Cash buyers have been securing greater discounts in the UK property market, and this has coincided with a rise in mortgage-free landlords.
With rental yields hitting a 13-year high for UK buy-to-let, the sector continues to secure strong returns for landlords. In particular, those with lower levels of borrowing will have felt the gains to a greater extent as average mortgage rates remain higher than pre-2022.
In times of higher mortgage rates, those who can afford to buy without a mortgage can not only save money through avoiding borrowing costs and fees, but tend to be able to secure a discount on the purchase price. For the seller, cash buyers can offer a faster, more hassle-free sale than mortgaged ones, making them more likely to accept a lower price.
Research earlier this year by MPowered Mortgages found that cash buyers were paying an average of £28,189 less than a mortgaged buyer on the equivalent property – shaving 9.3% off the price.
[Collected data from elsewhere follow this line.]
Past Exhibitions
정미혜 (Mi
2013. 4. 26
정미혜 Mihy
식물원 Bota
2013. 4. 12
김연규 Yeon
In the North West, this discount increased to a huge 13.4%, while in other parts of the country there was less disparity.
In buy-to-let, there tends to be more cash buyers than in the wider housing market, as landlords can not only get better deals on the property, but there is also more of a focus on maximising overall returns, with additional expenditure such as mortgage borrowing being avoided where possible.
Cash buyers market “robust”
Housing market activity overall has been “resilient” according to the latest house price index report from Nationwide, including a “noticeable pick up” in the second half of last year in terms of transaction levels. So far this year, all aspects of the market have been moving in a more positive direction.
The report also notes that cash transactions were “particularly robust”, with activity for cash buyers sitting 2% higher than pre-pandemic levels. Again, this is most likely linked to the fact that borrowing costs are several percentage points higher than pre-2020, pushing more buyers to opt for mortgage-free purchases.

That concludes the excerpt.